First, Adnan Januzaj started a hysteria. Now he's sparking conversation. The 18-year-old scored two goals in his first start in the Premier League for Manchester United this past weekend, helping his team to a 2-1 victory over Sunderland. But even aside from the goals, Januzaj looked impressive -- speedy, skillful and possessing a wonderful technical touch. Quickly, the question changed from "Who the heck is this kid?" to "Is this kid United's savior?" Which is, of course, ridiculous.

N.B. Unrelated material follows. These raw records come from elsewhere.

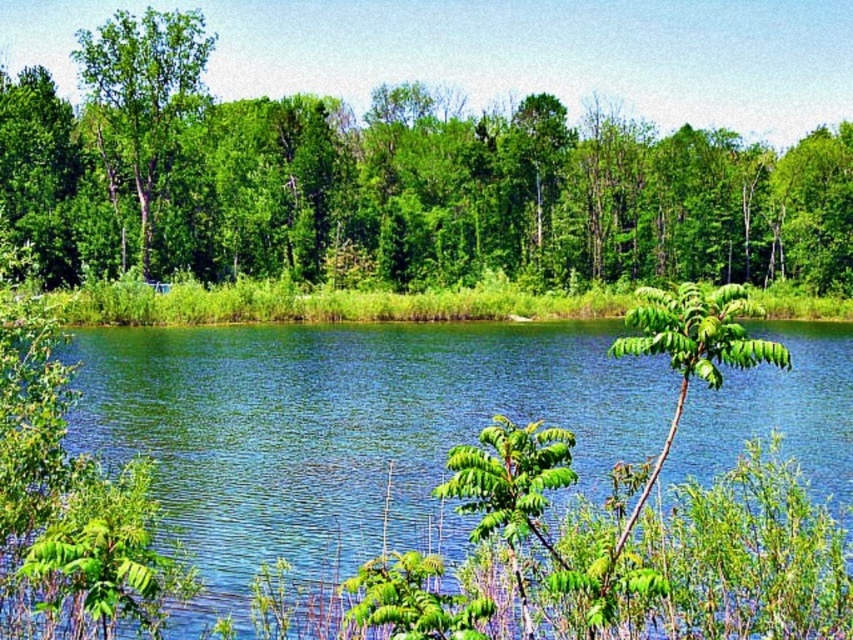 You are standing at the edge of the water and notice two green leafy trees in the upper part of the scene. Which tree, the green leafy tree at upper center or the green leafy tree at upper left, is closer to the water?

The green leafy tree at upper left is closer to the water because the green leafy tree at upper center is positioned over it, meaning it is farther away from the observer. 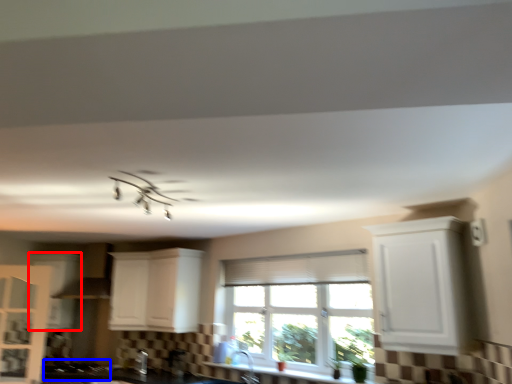 Question: Which object appears closest to the camera in this image, cabinetry (highlighted by a red box) or gas stove (highlighted by a blue box)?

Choices:
 (A) cabinetry
 (B) gas stove

Answer: (B) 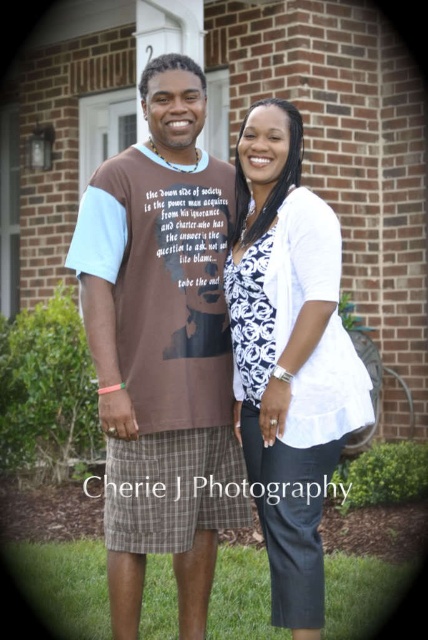 Between brown cotton t-shirt at center and white textured blouse at center, which one is positioned higher?

brown cotton t-shirt at center is higher up.

Who is taller, brown cotton t-shirt at center or white textured blouse at center?

With more height is brown cotton t-shirt at center.

Locate an element on the screen. This screenshot has width=428, height=640. brown cotton t-shirt at center is located at coordinates (162, 346). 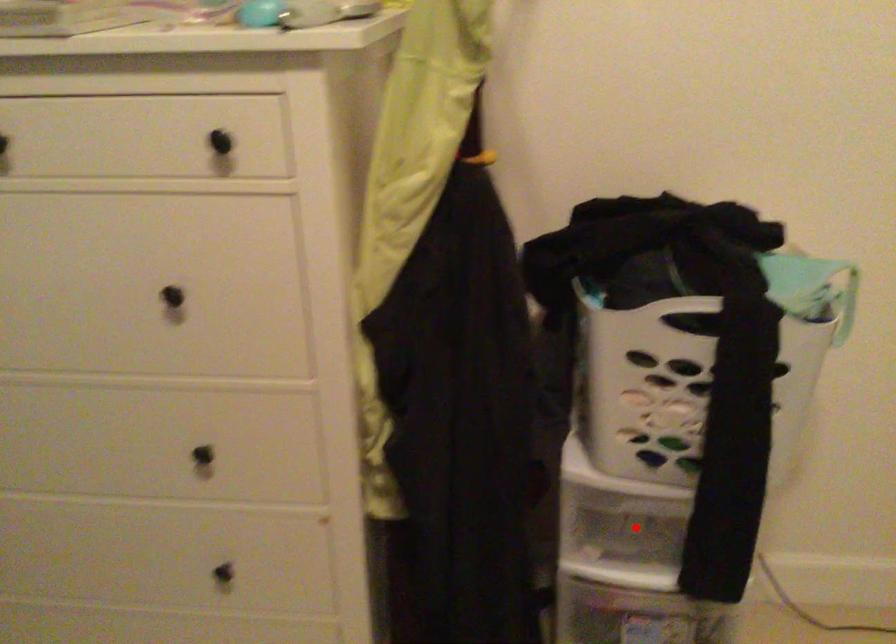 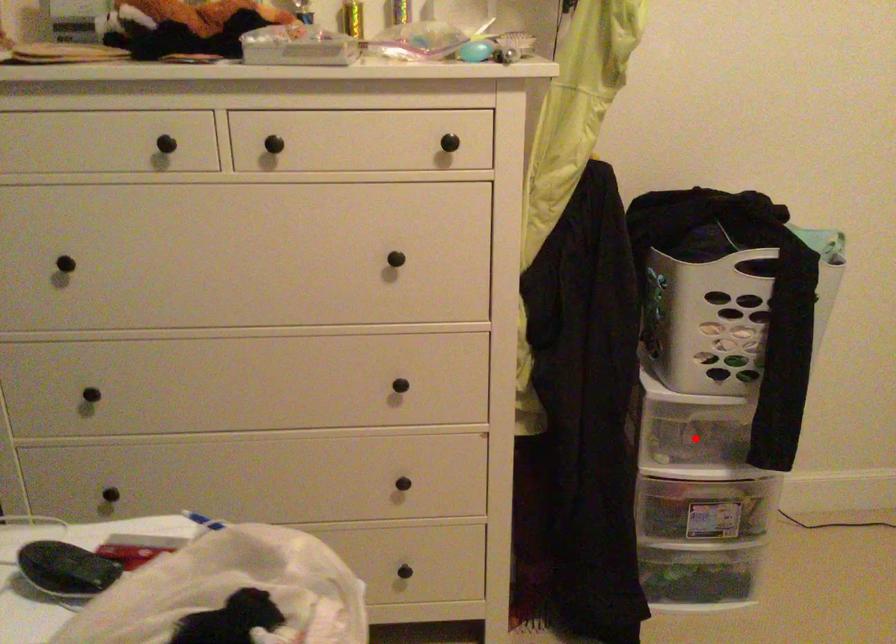 I am providing you with two images of the same scene from different viewpoints. A red point is marked on the first image and another point is marked on the second image. Are the points marked in image1 and image2 representing the same 3D position?

Yes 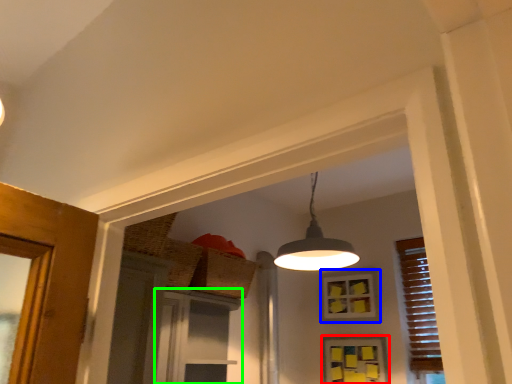 Question: Considering the real-world distances, which object is closest to window (highlighted by a red box)? window (highlighted by a blue box) or screen door (highlighted by a green box).

Choices:
 (A) window
 (B) screen door

Answer: (A) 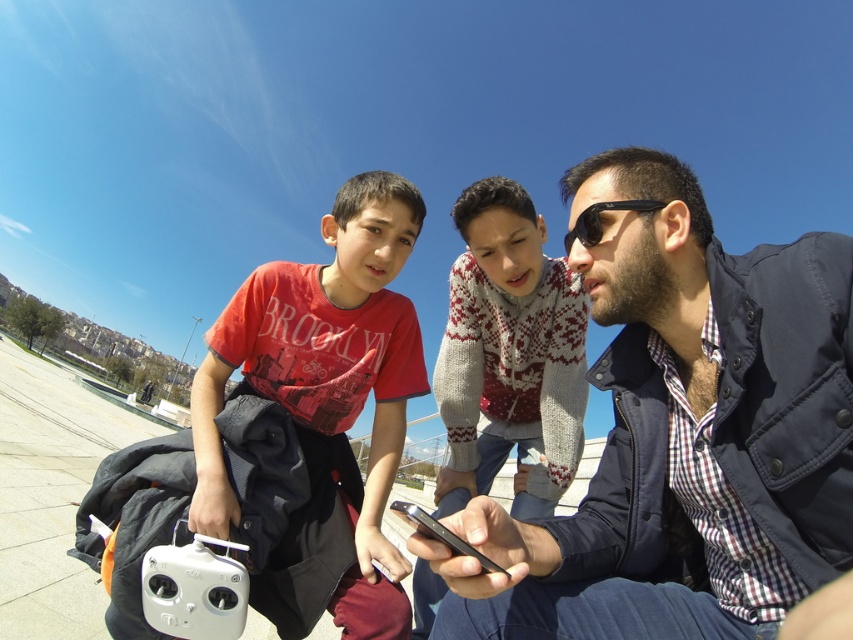 Question: Which object is the farthest from the black matte smartphone at center?

Choices:
 (A) knitted sweater at center
 (B) matte red t-shirt at center
 (C) black plastic sunglasses at center
 (D) dark blue jacket at center

Answer: (A)

Question: Which object is closer to the camera taking this photo?

Choices:
 (A) dark blue jacket at center
 (B) black matte smartphone at center
 (C) black plastic sunglasses at center
 (D) knitted sweater at center

Answer: (B)

Question: Is dark blue jacket at center to the left of matte red t-shirt at center from the viewer's perspective?

Choices:
 (A) no
 (B) yes

Answer: (A)

Question: Can you confirm if dark blue jacket at center is positioned above knitted sweater at center?

Choices:
 (A) no
 (B) yes

Answer: (B)

Question: Based on their relative distances, which object is farther from the black plastic sunglasses at center?

Choices:
 (A) dark blue jacket at center
 (B) matte red t-shirt at center
 (C) knitted sweater at center
 (D) black matte smartphone at center

Answer: (C)

Question: Can you confirm if knitted sweater at center is bigger than black matte smartphone at center?

Choices:
 (A) no
 (B) yes

Answer: (A)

But the usually-pragmatic Red Devils manager David Moyes did a pretty terrible job of keeping said ridiculousness under control post-match, when he revealed the English FA has inquired as to Janzuaj's international availability.
That's right, his international availability. Now in the span of 90 minutes he'd gone from no name to not just United's savior but England's savior, too. Nevermind that Januzaj, born in Belgium to Albanian/Kosovar parents, is currently at least two and a half years away from even being able to apply for a UK passport. Nevermind that there's a good chance he won't even be in the country for those two and a half years anyway -- his contract at Manchester United expires after this season and several clubs from around Europe are pursuing him. And, yeah, let's just completely ignore that even if he were to stick around in the UK for that long, the four home nations that make up the United Kingdom would literally have to re-write their own rules to allow him to play.
So, no, Januzaj will not play for England. But apparently even the suggestion that he might has Arsenal midfielder Jack Wilshere very worried about the true Englishness of of the national squad: (via Sky Sports):
"If you live in England for five years it doesn't make you English. If I went to Spain and lived there for five years, I am not going to play for Spain.
"We have to remember what we are. We are English. We tackle hard, are tough on the pitch and are hard to beat.
"We have great characters. You think of Spain and you think technical, but you think of England and you think they are brave and they tackle hard. We have to remember that."
There's a lot to be said for national pride and playing style when it comes to soccer. There's also a lot to be said for the benefits of increased internationalization of a county's team -- especially as it reflects the very real trend of globalization going on in pretty much every other aspect of life. There will be no settling the tension between those ideas anytime soon.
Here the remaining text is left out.